About this task: Keep the pictures out of the copy and print all the entries below exactly.

Dataset content:
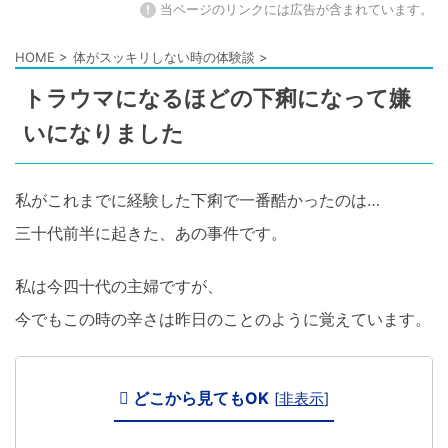
!
当ページのリンクには広告が含まれています。
HOME
>
体がスッキリしない時の体験談
>
トラウマになるほどの下痢になって嫌
いになりました
私がこれまでに経験した下痢で一番酷かったのは…
三十代前半に起きた、あの事件です。
私は今四十代の主婦ですが、
今でもこの時の辛さは昨日のことのように覚えています。
どこから見てもOK
[
非表示
]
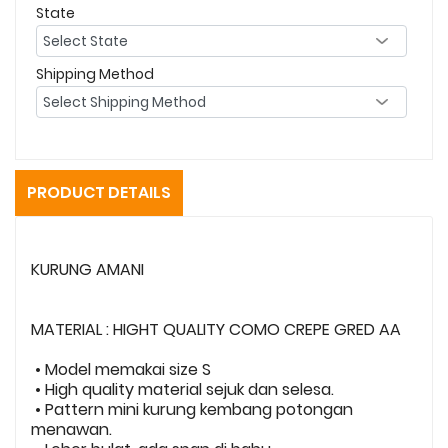
State
Shipping Method
PRODUCT DETAILS
KURUNG AMANI
MATERIAL : HIGHT QUALITY COMO CREPE GRED AA
• Model memakai size S
• High quality material sejuk dan selesa.
• Pattern mini kurung kembang potongan
menawan.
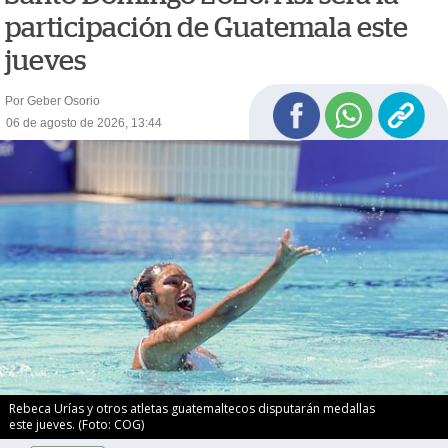
participación de Guatemala este
jueves
Por Geber Osorio
06 de agosto de 2026, 13:44
Rebeca Urías y otros atletas guatemaltecos disputarán medallas
este jueves. (Foto: COG)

Expected answer:
!
当ページのリンクには広告が含まれています。
HOME
>
体がスッキリしない時の体験談
>
トラウマになるほどの下痢になって嫌
いになりました
私がこれまでに経験した下痢で一番酷かったのは…
三十代前半に起きた、あの事件です。
私は今四十代の主婦ですが、
今でもこの時の辛さは昨日のことのように覚えています。
どこから見てもOK
[
非表示
]
State
Shipping Method
PRODUCT DETAILS
KURUNG AMANI
MATERIAL : HIGHT QUALITY COMO CREPE GRED AA
• Model memakai size S
• High quality material sejuk dan selesa.
• Pattern mini kurung kembang potongan
menawan.
participación de Guatemala este
jueves
Por Geber Osorio
06 de agosto de 2026, 13:44
Rebeca Urías y otros atletas guatemaltecos disputarán medallas
este jueves. (Foto: COG)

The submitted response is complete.